Youra Eshaya

Personal information
- Full name: Youra Eshaya Pera
- Date of birth: 1 January 1933
- Date of death: 21 July 1992 (aged 59)
- Position: Forward

International career
- Years: Team / Apps / (Gls)
- 1957–1964: Iraq /  / (2)

= Youra Eshaya =

Iraqi footballer (1933–1992)

Youra Eshaya Pera (ܝܘܪܐ ܐܫܥܝܐ, يورا أيشايا) (1933-1992) is a former Assyrian and Iraqi football player who was the first Iraqi player ever to play in England.

==Early life==
He was born in 1933 in Iraq to Eshaya Pera and Batishwa Benyamin. His family moved to Baghdad to live at the Royal Air Force Station Hinaidi in 1935, where Youra's father worked for the Royal Air Force (RAF). In 1937, the family was transferred to Habbaniya along with the rest of the Hinaidi Assyrian and Armenian civilians and the Assyrian levies employed by the Royal Air Force.

==Football career==
At the age of 15, Youra started to play Levy Civilian in the RAF Football League in Habbaniya. He was soon promoted to the senior team for the 1949/50 season.

In April 1953, Flight Lieutenant R. K. Weston, a talent-scout for Bristol Rovers spotted him and recommended him to Bert Tann the Bristol Rovers manager at that time. Youra arrived in England on in August 1954. Since he only got a one-month work permit in England, he had to appeal twice to extend his work permit. He finally worked as a miner in order to stay in England while playing as an amateur for Bristol Rovers 3rd team in the Western League. He was granted employment by the National Coal Board and he started working as a miner at Pensford Colliery, Somerset, on November 7, 1954.

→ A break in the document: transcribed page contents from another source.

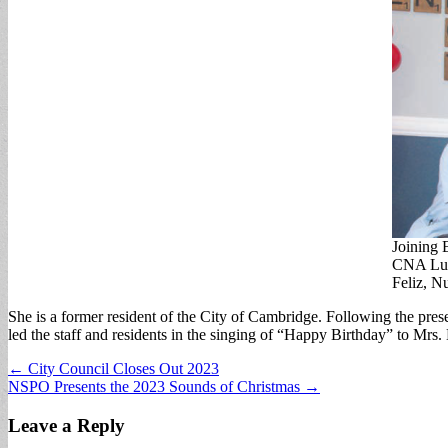
Joining 
CNA Luc
Feliz, N
She is a former resident of the City of Cambridge. Following the pre
led the staff and residents in the singing of “Happy Birthday” to Mrs.
Post
← City Council Closes Out 2023
NSPO Presents the 2023 Sounds of Christmas →
navigation
Leave a Reply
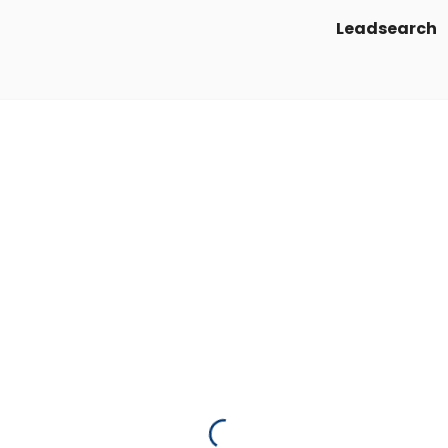
Leadsearch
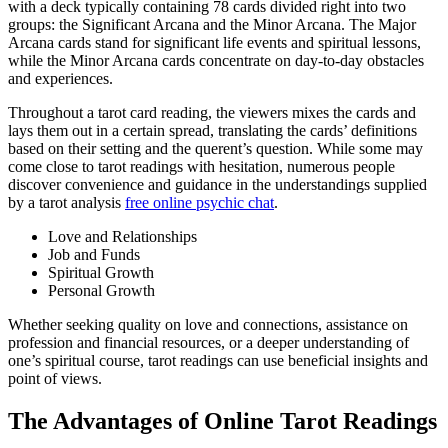
with a deck typically containing 78 cards divided right into two
groups: the Significant Arcana and the Minor Arcana. The Major
Arcana cards stand for significant life events and spiritual lessons,
while the Minor Arcana cards concentrate on day-to-day obstacles
and experiences.
Throughout a tarot card reading, the viewers mixes the cards and
lays them out in a certain spread, translating the cards’ definitions
based on their setting and the querent’s question. While some may
come close to tarot readings with hesitation, numerous people
discover convenience and guidance in the understandings supplied
by a tarot analysis
free online psychic chat
.
Love and Relationships
Job and Funds
Spiritual Growth
Personal Growth
Whether seeking quality on love and connections, assistance on
profession and financial resources, or a deeper understanding of
one’s spiritual course, tarot readings can use beneficial insights and
point of views.
The Advantages of Online Tarot Readings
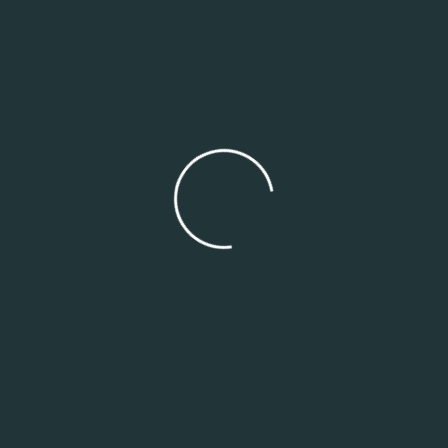
Search
Search
Recent Posts
SMEs, Tech & Startups: Your Growth Needs Smart
Numbers
Healthcare & NGOs: Financial Transparency Isn’t
Optional
Construction & Real Estate: Taming the Beast of Cost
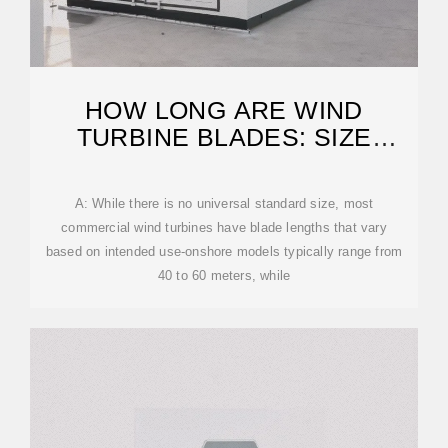
HOW LONG ARE WIND
TURBINE BLADES: SIZE
SPECIFICATIONS GUIDE
A: While there is no universal standard size, most
commercial wind turbines have blade lengths that vary
based on intended use-onshore models typically range from
40 to 60 meters, while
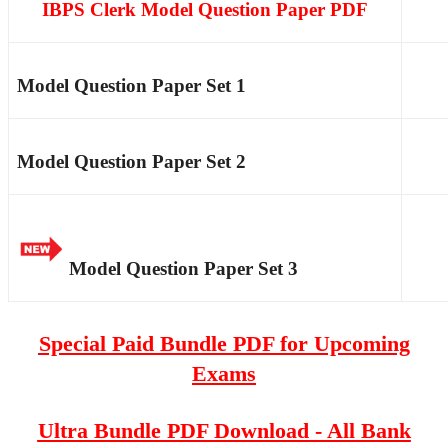
IBPS Clerk Model Question Paper PDF
Model Question Paper Set 1
Model Question Paper Set 2
Model Question Paper Set 3
Special Paid Bundle PDF for Upcoming
Exams
Ultra Bundle PDF Download - All Bank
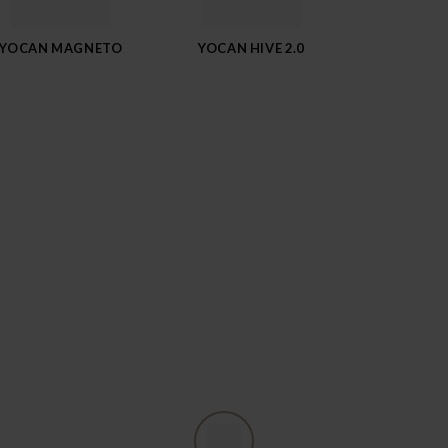
YOCAN MAGNETO
YOCAN HIVE 2.0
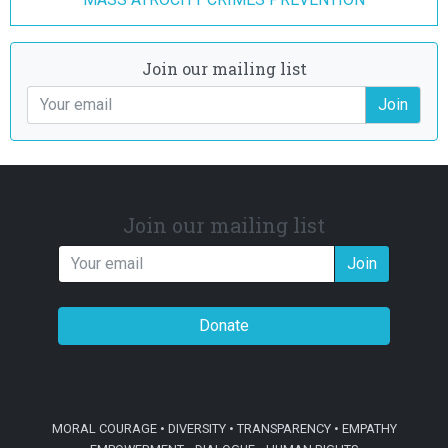
Join our mailing list
Join
Join our mailing list
Join
Donate
MORAL COURAGE • DIVERSITY • TRANSPARENCY • EMPATHY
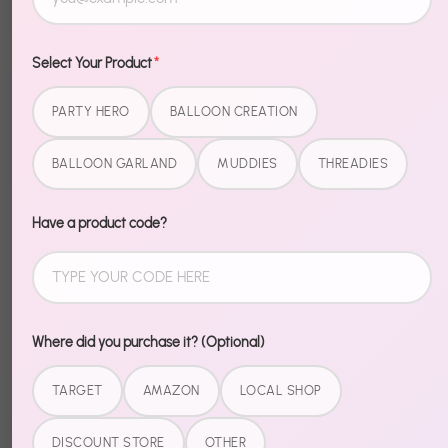
Description
Select Your Product
*
Make your message pop — literally. Mirror Finish Foil
PARTY HERO
BALLOON CREATION
Balloons are the finishing touch that takes your party
from "nice" to "wow."
BALLOON GARLAND
MUDDIES
THREADIES
Premium foil material holds its shape and shine
longer than standard balloons. Easy to inflate, easy
Have a product code?
to display, impossible to ignore.
Pair with our matching garlands and banners for a
fully coordinated setup.
Where did you purchase it? (Optional)
TARGET
AMAZON
LOCAL SHOP
Share
DISCOUNT STORE
OTHER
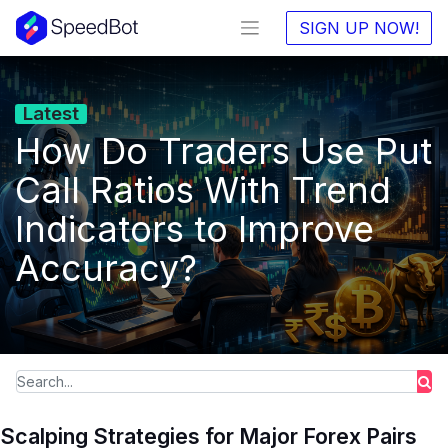
SIGN UP NOW!
Latest
How Do Traders Use Put
Call Ratios With Trend
Indicators to Improve
Accuracy?
Scalping Strategies for Major Forex Pairs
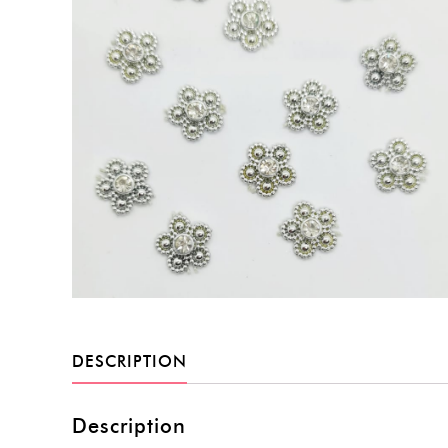
DESCRIPTION
Description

Youra played only four games in his second season before the president of the Royal Iraqi Air Force FC, Brigadier Kadhim Abbadi, invited him back to Iraq. He was offered an Iraqi citizenship and a place for him on the Force as a warrant officer provided he play for his club and returned to Baghdad in December 1955.

==Career statistics==
===International goals===
Scores and results list Iraq's goal tally first.

| No | Date | Venue | Opponent | Score | Result | Competition |
| 1. | 19 October 1957 | Beirut | Morocco | 2–3 | 3–3 | 1957 Pan Arab Games |
| 2. | 23 October 1957 | Libya | 2–1 | 3–1 |

==Retirement==
He was forced to retire in 1971 after he married a Swedish woman because the Baathist Government prohibited military personnel from marrying women from non-Arab countries. He was later transferred to Habbaniya air base where he coached and trained military sportsmen. He moved to Sweden where he worked as a youth soccer coach. He died on July 21, 1992, at the age of 59.